The concepts – ‘fractal market hypothesis,’ ‘fractional integration of time series,’ and ‘long memory and persistence in time series’ – are related in terms of their proponents and history.
I’m going to put up ideas, videos, observations, and analysis relating to these concepts over the next several posts, since, more and more, I think they lead to really fundamental things, which, possibly, have not yet been fully explicated.
And there are all sorts of clear connections with practical business and financial forecasting – for example, if macroeconomic or financial time series have “long memory,” why isn’t this characteristic being exploited in applied forecasting contexts?
And, since it is Friday, here are a couple of relevant videos to start the ball rolling.
Benoit Mandelbrot, maverick mathematician and discoverer of ‘fractals,’ stands at the crossroads in the 1970’s, contributing or suggesting many of the concepts still being intensively researched.

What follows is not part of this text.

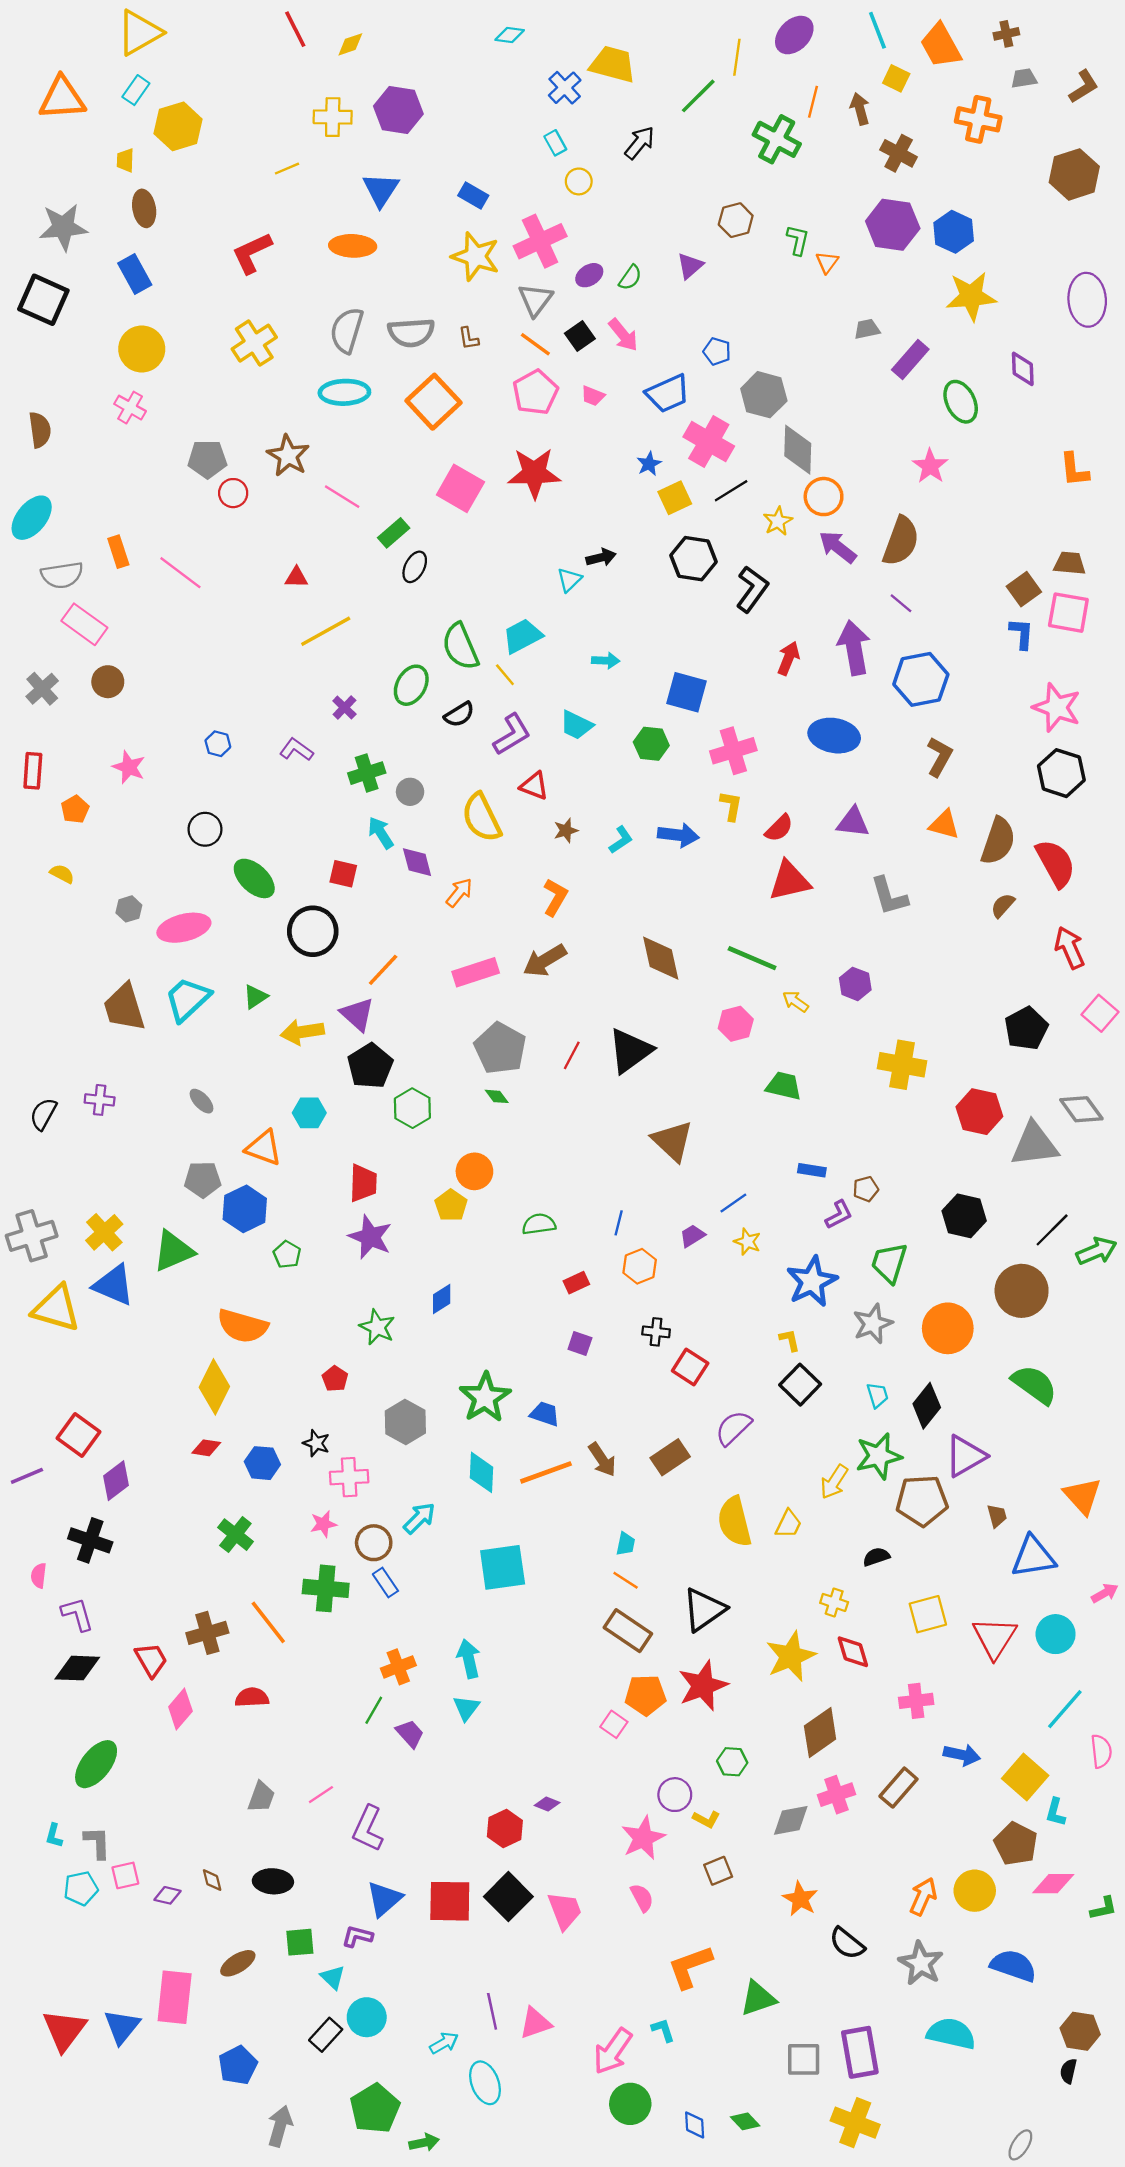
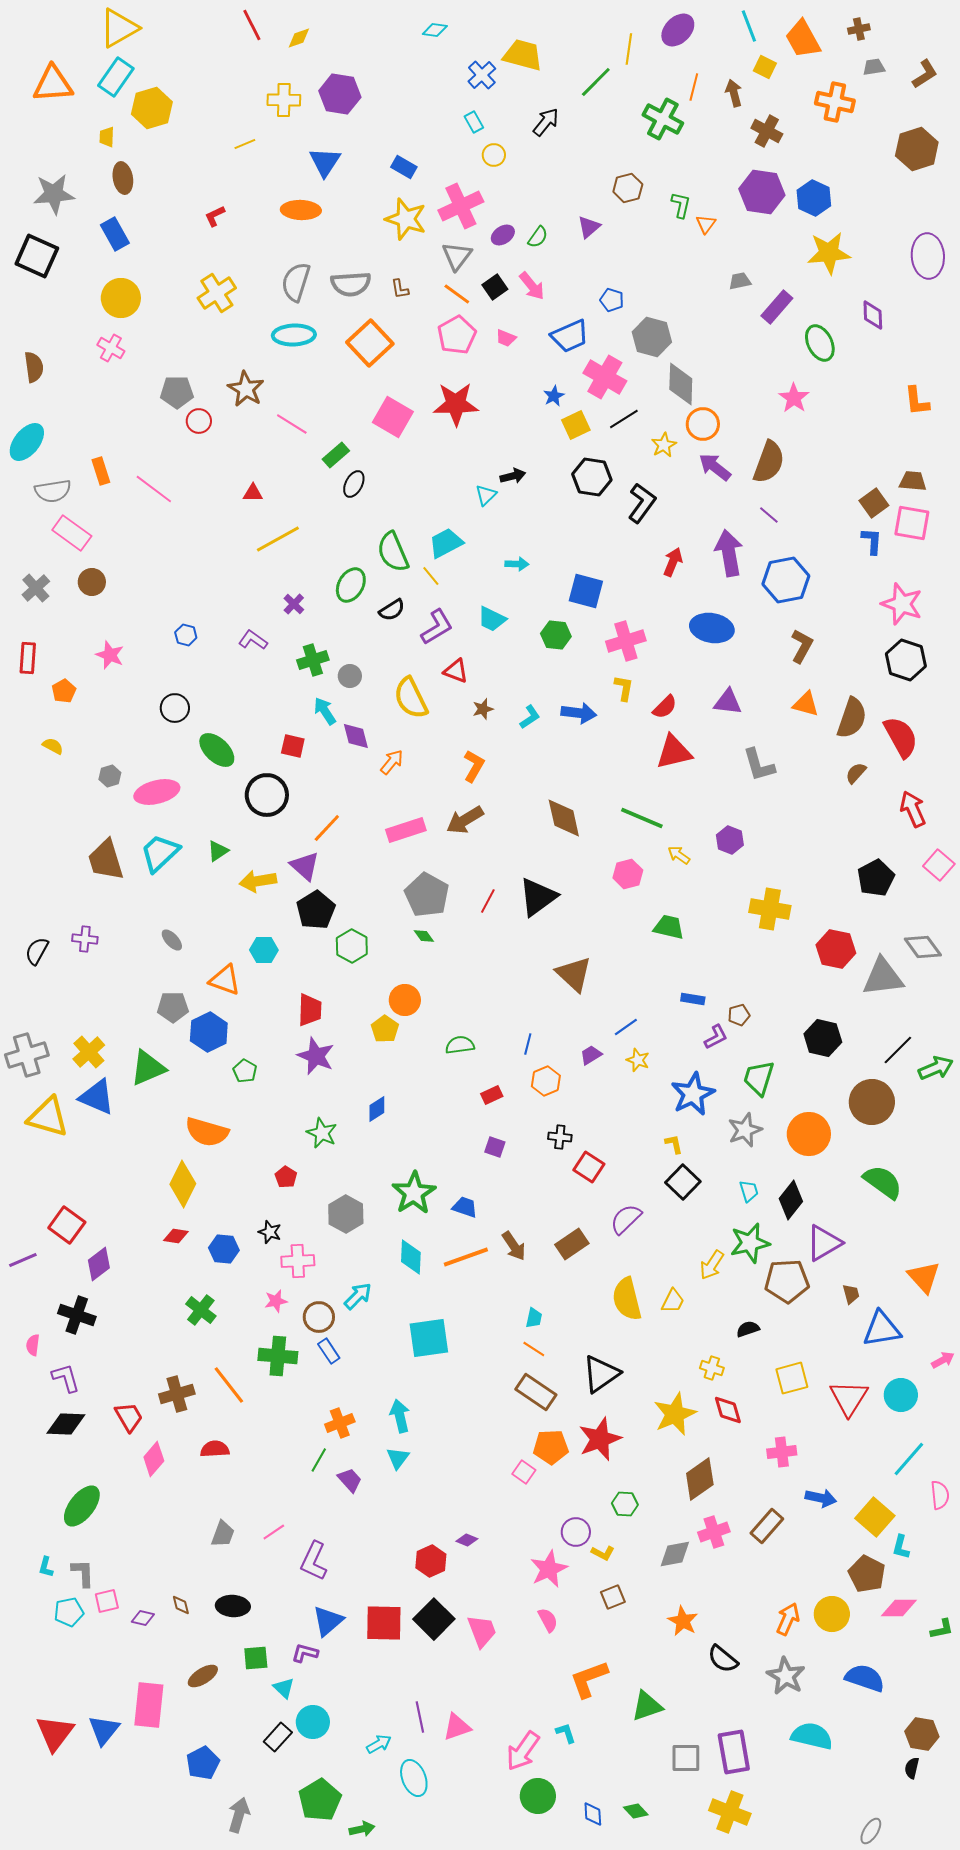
cyan rectangle: (136, 90) -> (116, 77), size x1.5
red L-shape: (252, 253) -> (215, 216), size x0.6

In economics, business, and finance, the self-similarity at all scales idea is trimmed in various ways, since none of the relevant time series are infinitely divisible.
A lot of energy has gone into following Mandelbrot suggestions on the estimation of Hurst exponents for stock market returns.
This YouTube by a Parallax Financial in Redmond, WA gives you a good flavor of how Hurst exponents are being used in technical analysis. Later, I will put up materials on the econometrics involved.
Blog posts are a really good way to get into this material, by the way. There is a kind of formalism – such as all the stuff in time series about backward shift operators and conventional Box-Jenkins – which is necessary to get into the discussion. And the analytics are by no means standardized yet.